# Why is my kitchen socket beeping?



## Paul in Maryland (Mar 24, 2012)

Greetings,
One of my kitchen sockets--or rather, the box to which it's attached--has begun to quietly beep, even when nothing is plugged in. The pattern is: 1 beep, silence, 2 beeps, silence. This cycle repeats about 28 times a minute.

Shutting off the circuit stops the beeping.
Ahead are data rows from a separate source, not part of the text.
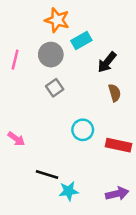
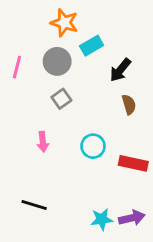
pink arrow: (16, 139) -> (43, 142), moved, turned 48
black line: (47, 174) -> (34, 205), moved
cyan star: (69, 191) -> (102, 219), moved

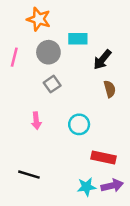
orange star: (64, 23) -> (39, 19), moved
cyan rectangle: (92, 46) -> (78, 39), turned 30
red rectangle: (133, 163) -> (104, 157), moved

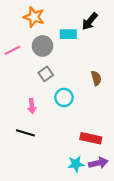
pink line: (14, 57) -> (12, 50), turned 49
black arrow: (102, 60) -> (90, 21), moved
cyan circle: (79, 124) -> (64, 97), moved
black line: (29, 175) -> (25, 133), moved

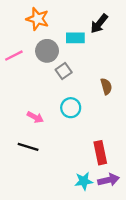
gray square: (46, 74) -> (64, 71), moved
pink arrow: (32, 106) -> (35, 117), turned -56
red rectangle: (91, 138) -> (100, 153), turned 66

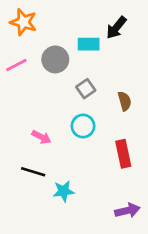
orange star: (38, 19) -> (23, 22), moved
gray square: (64, 71) -> (86, 89), moved
red rectangle: (100, 153) -> (123, 154), moved
cyan star: (84, 181) -> (64, 191), moved

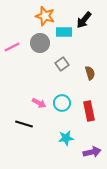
orange star: (23, 22) -> (45, 16), moved
cyan circle: (83, 126) -> (62, 103), moved
pink arrow: (41, 137) -> (39, 103), moved
cyan star: (64, 191) -> (66, 138), moved

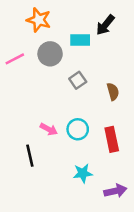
orange star: (45, 16) -> (39, 20), moved
black line: (24, 124) -> (30, 156), turned 60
As a first step, I tried to remove the socket:







But as you can see, the white and black wires are connected behind the cabinet wall, to this:






It's this box that's doing the beeping. 

How do I fix this?


----------



## JoeD (Mar 24, 2012)

It is not the socket. It is something else nearby on the same circuit. There is no way a socket can beep unless there is some insect(like cricket) in it.


----------



## joecaption (Mar 25, 2012)

Check the battery in the smoke detector.


----------



## Paul in Maryland (Mar 25, 2012)

I can assure you, it's not the smoke detector. That beep would be obstreporously loud, This beep was muffled until, on a hunch, my wife opened the cabinet door. The closer I put my ear, the louder it sounds. I shot a video of the box from 2 feet away. But my camera's audio pickup ends at 11,000 Hz; this beep is so high-pitched, it's barely audible in [ame="http://youtu.be/UJewtemWK8U"]the video[/ame].


----------



## JoeD (Mar 25, 2012)

There is nothing in that box that can beep. It is not the box. Where does the conduit lead? Perhaps the sound is coming up the conduit from the other end. Search the room there is something else beeping. Put a towel over the box and see what happens.


----------



## Daddytron (Mar 26, 2012)

try replacing the outlet, it's a cheap and easy way to check the situation


----------



## CallMeVilla (Mar 27, 2012)

Outlets should not "beep."  There is no mechanism for them to do that.  Turn off the breaker, replace the outlet, turn on the power.  Take two aspirins, post back to us.


----------



## joecaption (Mar 27, 2012)

May sound silly but, the wiring is run through conduit, that sound could be in a completly differant area of the house near the other end of the conduit and traveling through it until it gets to that box which acts like a mini speaker.
May sound like a wild idea, but anyone old like me remembers there was whole  apartment buildings that had nothing more then a hollow pipe all the way from the lobby to your apartment for an intercom several floors away.
Other things that can make a high pitched sound, A CFC light bulb that is connected to a dimmer switch, a transfomer for a door bell, a reguler floresant light fixture on a dimmer switch.


----------



## nealtw (Mar 27, 2012)

I would bet that you have insect inside the socket, shorting out the contacts.


----------